We currently have our Oracle stuff running on Solaris boxes with (essentially) locally attached raid. We also have a clustered pair of Netapp filers that we use for home directories and other NAS storage. And our email system is running on Solaris with locally attached raid.
We are looking into replacing our aging filers and locally attached raid disks with some kind of SAN/NAS solution. I'm the filer admin, so naturally I would like to see us buy Netapp. But I think the Oracle folks are going to push for EMC.
Our Oracle folks have this situation where they need to make a copy of a 500G production Oracle instance every night and ship it to a data warehouse server. Then they do some automatic updates on the warehouse instance and make it available for querying.
I know that both Netapp and EMC have efficient ways of handling this where you only need to copy part of the data. For example, on a Netapp we could use snapmirror and EMC claims to have similar functionality.
However, the Oracle folks want to know what a worst case scenario would be, where you simply must copy all the data rather than just snapmirror the changes. It looks like EMC would probably be able to handle this sort of bulk copy faster than a comparable filer.
But I was thinking that Netapp might have a better way to accomplish this. I don't know if this is supported or not, but theoretically WAFL should be able to handle it.
Instead of actually copying the Oracle instance data (which would be either a 500G LUN or a 500G NFS file) you create a virtual copy. To do this, you would allocate a new inode for the copy, but link in the same data blocks as the original inode. This would be MUCH faster than copying the data, practically instantaneous. Of course the two copies would be in the same volume.
Because WAFL always makes updates on fresh blocks, never changing existing data blocks, it would be possible to run the production instance on the original file and the warehouse instance on the virtual copy. Updates to one file would have no effect on the other. Once a day you could remove the warehouse instance and start over with a new "virtual copy".

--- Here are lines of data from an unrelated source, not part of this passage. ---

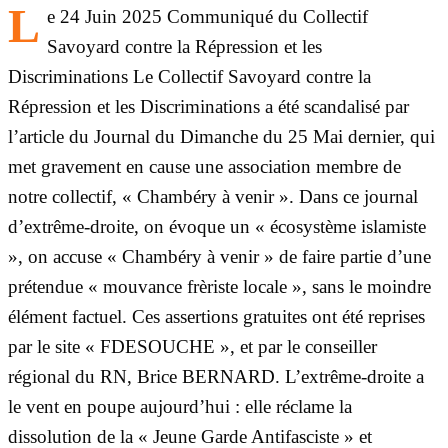
L
e 24 Juin 2025 Communiqué du Collectif
Savoyard contre la Répression et les
Discriminations Le Collectif Savoyard contre la
Répression et les Discriminations a été scandalisé par
l’article du Journal du Dimanche du 25 Mai dernier, qui
met gravement en cause une association membre de
notre collectif, « Chambéry à venir ». Dans ce journal
d’extrême-droite, on évoque un « écosystème islamiste
», on accuse « Chambéry à venir » de faire partie d’une
prétendue « mouvance frèriste locale », sans le moindre
élément factuel. Ces assertions gratuites ont été reprises
par le site « FDESOUCHE », et par le conseiller
régional du RN, Brice BERNARD. L’extrême-droite a
le vent en poupe aujourd’hui : elle réclame la
dissolution de la « Jeune Garde Antifasciste » et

Maybe Netapp already supports something like this. But if not, they should think about it. I think it would be very handy in the database world where people need to run tests on production data, but are loathe to test on their production instance.
I can see one problem right off the bat. Linking the same data block into more than one file is usually considered a filesystem no-no. So WAFL would need to be modified to support this, which might require some tricky bookkeeping. Perhaps each data block would need a file reference count, to indicate how many files it belongs to.
If Netapp already supports something like this, I need to tell our folks who like EMC.
If the powers that be choose EMC, how difficult will the EMC NAS product make my life? I realize this is a Netapp-centric list, so opinions will be biased.
Steve Losen scl@virginia.edu phone: 434-924-0640
University of Virginia ITC Unix Support